Il pourra vous sembler puéril que j’attache de l’importance à cette rectification ; mais vous comprendrez ma susceptibilité, monsieur, lorsque vous saurez qu’à mes yeux, de tous les ennemis du peuple, le prêtre est le plus dangereux, le plus exécrable ; et que je me considérerais comme empoisonné, si j’avais sucé le venin de cette caste que le Christ appelait race de vipères.
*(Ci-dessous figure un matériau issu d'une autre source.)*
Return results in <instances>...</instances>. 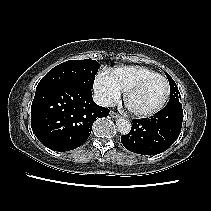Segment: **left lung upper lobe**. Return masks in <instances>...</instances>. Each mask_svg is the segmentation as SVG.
I'll return each instance as SVG.
<instances>
[{
    "label": "left lung upper lobe",
    "mask_w": 211,
    "mask_h": 211,
    "mask_svg": "<svg viewBox=\"0 0 211 211\" xmlns=\"http://www.w3.org/2000/svg\"><path fill=\"white\" fill-rule=\"evenodd\" d=\"M170 84V99L168 104H173V103H178L181 100L180 92L178 90V87L174 80L167 74L165 73Z\"/></svg>",
    "instance_id": "obj_1"
}]
</instances>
on continue la revue de presse sur la haute cour par la presse de province ;

dans le « Bulletin du mouvement social », l’union des travailleurs allemands de New York s’adresse aux ouvriers de Paris (ayant lu la correspondance de Karl Marx, je peux vous dire que les signataires, Carl et Jubitz, n’étaient pas de l’Internationale), les ouvriers foudriers de Béziers sont en grève, celle des mineurs de la Motte se termine, le comité des veloutiers de l’Arbresle n’est pas content :

le curé a rendu visite à des ouvriers pour les engager à reprendre le travail, les ouvriers des chantiers de l’Océan, au Havre, ont obtenu satisfaction (réduction du temps de travail) sans avoir à faire grève ;

Cluseret intervient encore, au nom des travailleurs américains (ce qui a aussi fait râler Marx) ;

« Les Journaux », d’Alphonse Humbert, se terminent par l’éventualité d’une candidature de Pierre Bonaparte à l’Académie française (c’est aussi d’Ollivier qu’on se moque) ;

les « communications ouvrières » concernent les ouvriers doreurs sur bois et l’association générale de l’enseignement libre et laïque ;

il y a des réunions publiques, un banquet de libres penseurs, un mariage civil ;

et, oui, il y a un compte rendu analytique ;

mais si vous avez un moment, lisez plutôt le compte rendu des « Tribunaux », qui est beaucoup plus drôle (réunion publique ou privée, voilà la question) ;

listes de souscription, théâtres ;

Bourse…

COURRIER POLITIQUE

La grève du Creuzot

La grève du Creuzot, si elle ne sert pas à faire rendre justice aux légitimes griefs des ouvriers mineurs, aura eu cela de bon, du moins, qu’elle aura fait connaître M. Schneider et l’organisation du Creuzot.

Mais M. Schneider n’est pas seulement un homme : il est une situation, — il s’appelle Légion.

M. Schneider représente la féodalité du capital, l’exploitation du travailleur par le million, — cette aristocratie hypocrite et basse qui s’est frauduleusement substituée à l’ancienne aristocratie violente et sincère, après l’avoir renversée avec l’aide du peuple.

M. Schneider, c’est la société bourgeoise, égoïste et féroce, faisant suer des billets de banque au peuple affamé, désarmé et désespéré.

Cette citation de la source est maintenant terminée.